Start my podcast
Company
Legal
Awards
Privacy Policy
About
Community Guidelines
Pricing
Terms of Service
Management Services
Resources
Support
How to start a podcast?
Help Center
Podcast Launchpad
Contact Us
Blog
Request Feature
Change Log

☆ ☆ ☆

*WHAT THE TASK ASKS*: Exactly as they stand above, write out all the entries again.

*OUTPUT BELOW*:
Start my podcast
Company
Legal
Awards
Privacy Policy
About
Community Guidelines
Pricing
Terms of Service
Management Services
Resources
Support
How to start a podcast?
Help Center
Podcast Launchpad
Contact Us
Blog
Request Feature
Change Log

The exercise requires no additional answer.